# Prompt:
Your output should be everything below from the line containing "Castle Connolly Top" down to the line containing "20% יותר ממי ים מסורתיים.", both ends included, copied exactly, with pictures left out.

# Data for review:
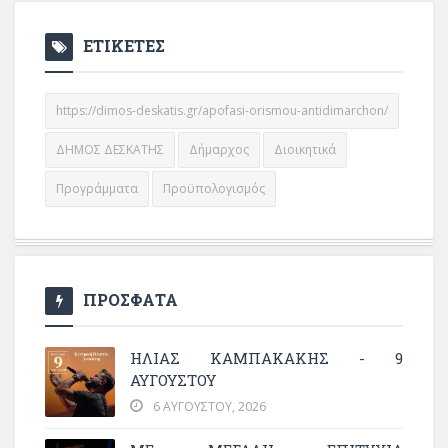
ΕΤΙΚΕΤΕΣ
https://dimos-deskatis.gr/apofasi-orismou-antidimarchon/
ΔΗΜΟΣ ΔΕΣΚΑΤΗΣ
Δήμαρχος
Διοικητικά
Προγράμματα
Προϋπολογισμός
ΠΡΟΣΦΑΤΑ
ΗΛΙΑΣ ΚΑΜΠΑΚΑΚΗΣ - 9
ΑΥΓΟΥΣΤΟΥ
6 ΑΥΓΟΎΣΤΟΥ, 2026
...
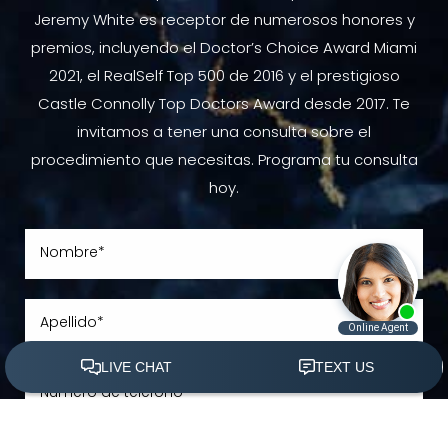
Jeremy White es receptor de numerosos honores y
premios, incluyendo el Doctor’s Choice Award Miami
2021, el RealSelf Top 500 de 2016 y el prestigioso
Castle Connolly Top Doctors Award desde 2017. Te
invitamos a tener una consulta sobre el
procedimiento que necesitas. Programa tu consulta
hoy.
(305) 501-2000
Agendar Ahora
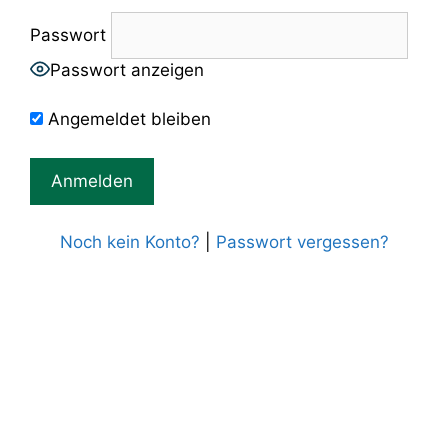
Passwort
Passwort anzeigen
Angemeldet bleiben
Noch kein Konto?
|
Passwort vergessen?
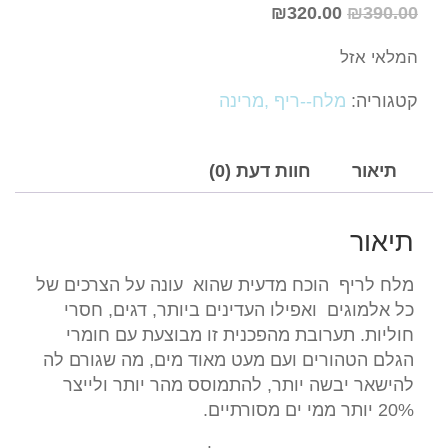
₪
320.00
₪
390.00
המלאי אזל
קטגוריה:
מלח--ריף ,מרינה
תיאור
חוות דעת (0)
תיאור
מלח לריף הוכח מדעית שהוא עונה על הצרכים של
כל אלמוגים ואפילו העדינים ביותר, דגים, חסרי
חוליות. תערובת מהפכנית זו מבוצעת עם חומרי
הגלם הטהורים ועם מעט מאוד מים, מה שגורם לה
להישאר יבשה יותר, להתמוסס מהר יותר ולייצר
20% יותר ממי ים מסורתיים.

# Solved exercise:
Castle Connolly Top Doctors Award desde 2017. Te
invitamos a tener una consulta sobre el
procedimiento que necesitas. Programa tu consulta
hoy.
(305) 501-2000
Agendar Ahora
Passwort
Passwort anzeigen
Angemeldet bleiben
Noch kein Konto?
|
Passwort vergessen?
₪
320.00
₪
390.00
המלאי אזל
קטגוריה:
מלח--ריף ,מרינה
תיאור
חוות דעת (0)
תיאור
מלח לריף הוכח מדעית שהוא עונה על הצרכים של
כל אלמוגים ואפילו העדינים ביותר, דגים, חסרי
חוליות. תערובת מהפכנית זו מבוצעת עם חומרי
הגלם הטהורים ועם מעט מאוד מים, מה שגורם לה
להישאר יבשה יותר, להתמוסס מהר יותר ולייצר
20% יותר ממי ים מסורתיים.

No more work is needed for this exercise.